08/02/2010

Eu ainda sou do tempo em que as pessoas iam à mercearia do Bairro [os mini, super e hiper-mercados eram coisa de estrangeiros] comprar não aquilo que verdadeiramente necessitavam mas tão só aquilo que o dinheiro de que dispunham permitia adquirir. No dia a dia, eram irrelevantes as preferências e os gostos de cada um. Comprava-se a fruta da época porque era a mais barata, pediam-se seis fatias de fiambre, quatro carapaus e, regra geral, as coisas eram embrulhadas em papel pardo que depois se aproveitava para absorver o excesso de óleo quando se fritava a comida.
Hoje, passados quase trinta anos, na mercearia do Bairro, voltei a recuar no tempo quando uma Senhora confrontada com o valor final das compras que tinha no saco, olhou para o dinheiro que trazia na mão e vagarosamente, com os olhos baixos, tirou duas batatas, três cenouras, um nabo, um shampoo e perguntou “E agora?
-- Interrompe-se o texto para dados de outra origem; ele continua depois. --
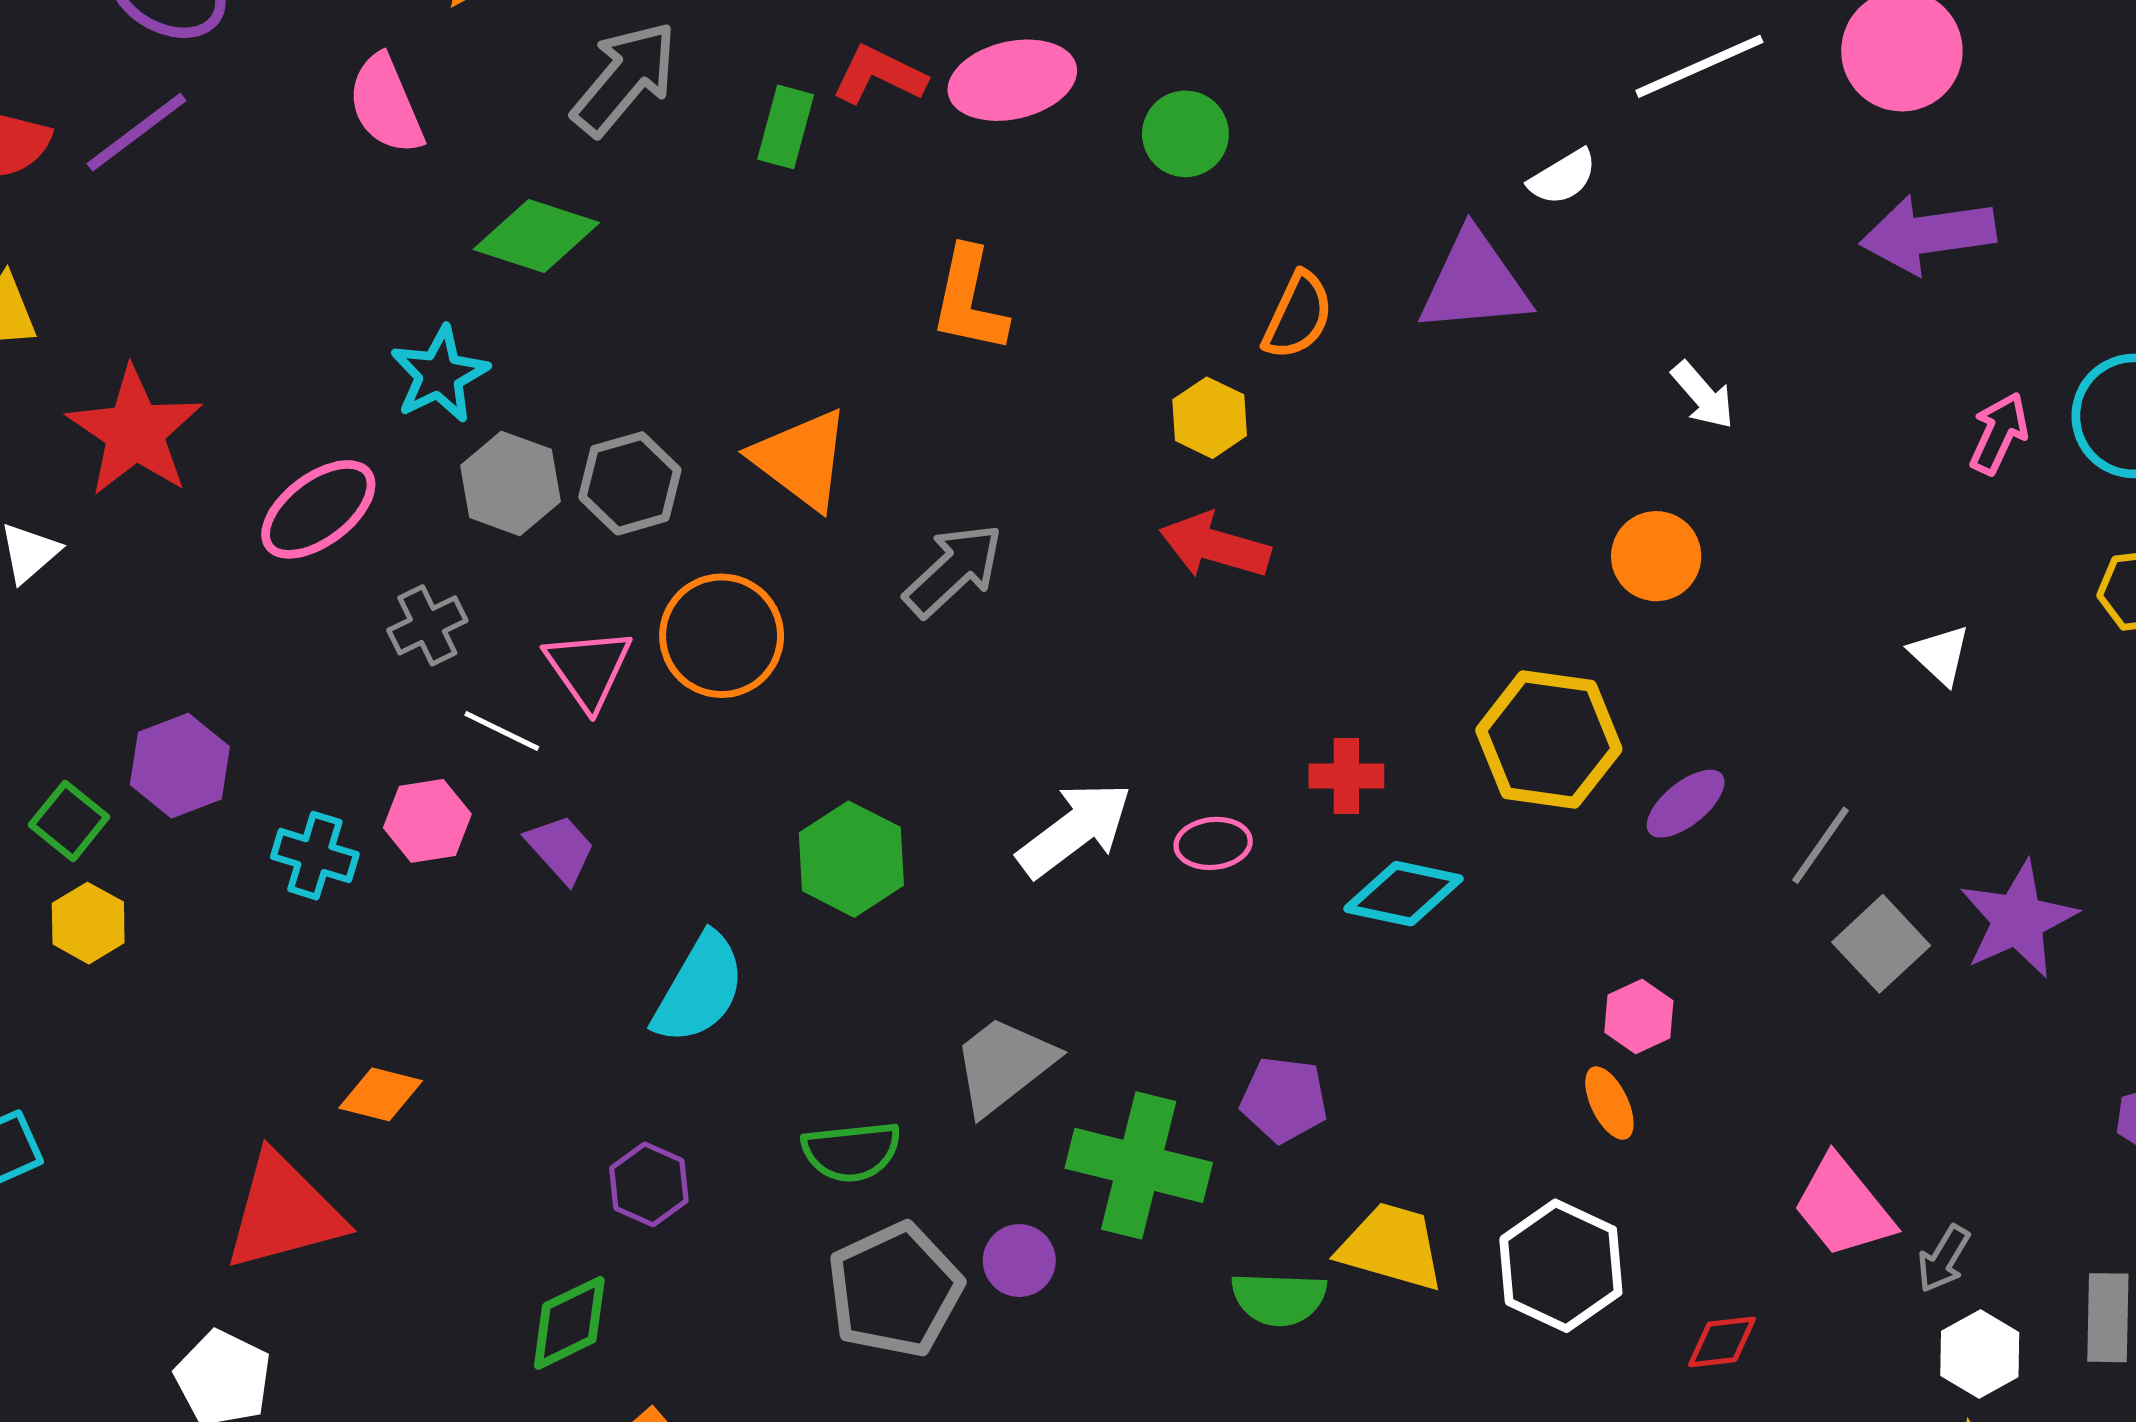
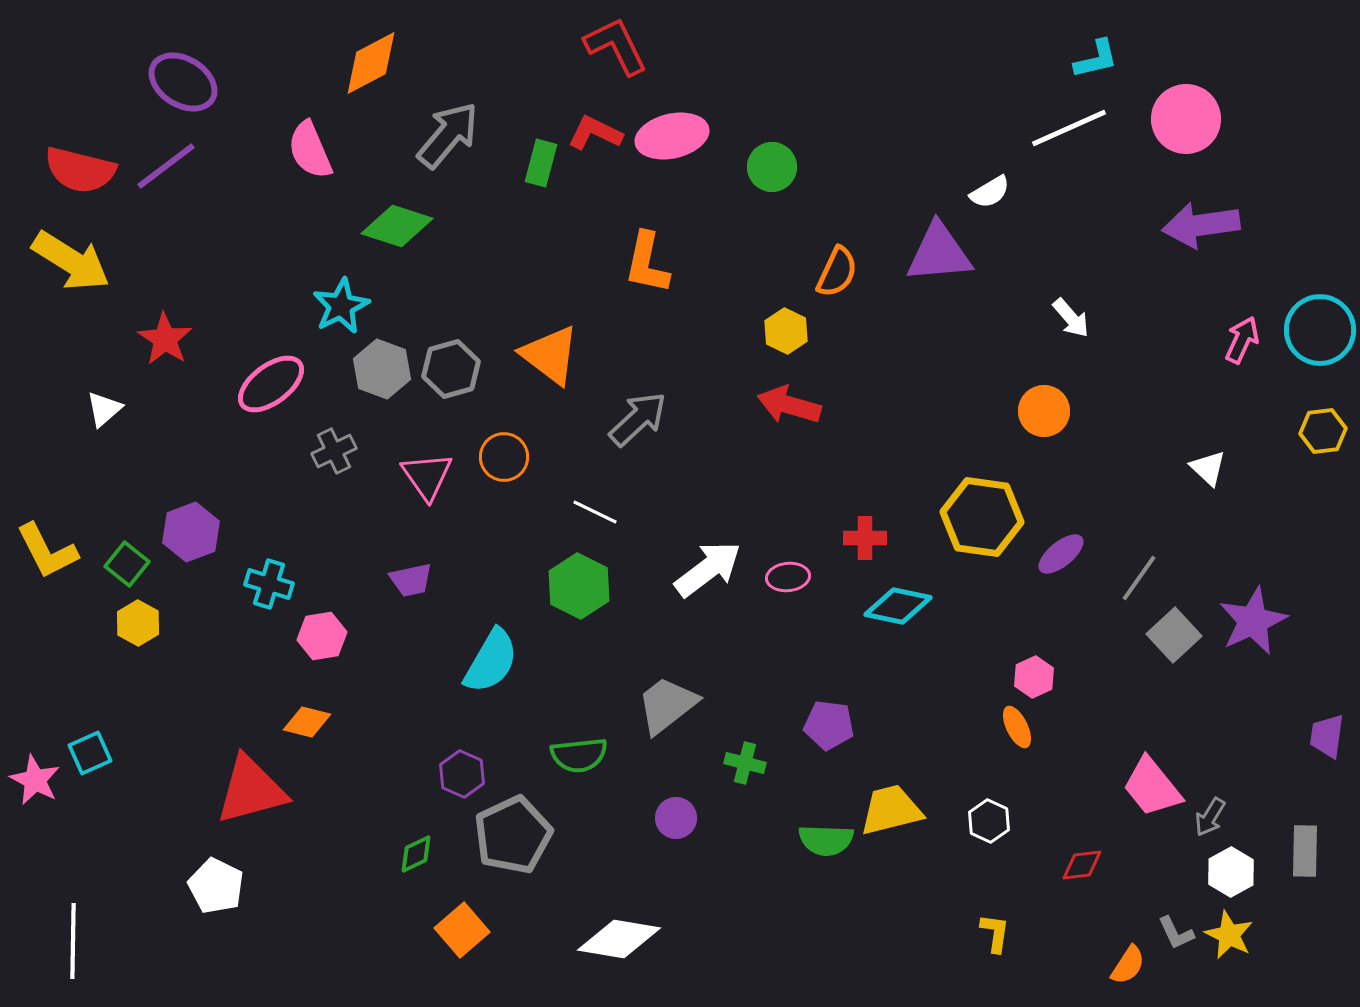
red star: (135, 432) -> (165, 339), size x0.7
orange circle: (722, 636) -> (504, 457), size x0.7
white line: (502, 731) -> (595, 512), moved
pink hexagon: (427, 821) -> (322, 636), moved
purple trapezoid: (561, 849) -> (411, 580), turned 120
green cross: (1139, 1165) -> (745, 763), size x0.5
yellow trapezoid: (1391, 1247) -> (891, 810), turned -30
white hexagon: (1561, 1266) -> (989, 821), size x0.6
gray pentagon: (895, 1290) -> (513, 835), moved
green diamond: (569, 1323) -> (416, 854), size x0.7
Acha que chega?”.
Senti-me envergonhada por estar ali, por ter assistido a algo que não é bonito de se ver, porque a fragilidade dos outros não devia ter plateia, porque logo hoje não tinha dinheiro suficiente comigo, porque me lembrei da minha avó a pedir-me quase em silêncio “Hoje não pode ser querida. Talvez amanhã. Amanhã a avó compra-te aquelas bolachas, sim?.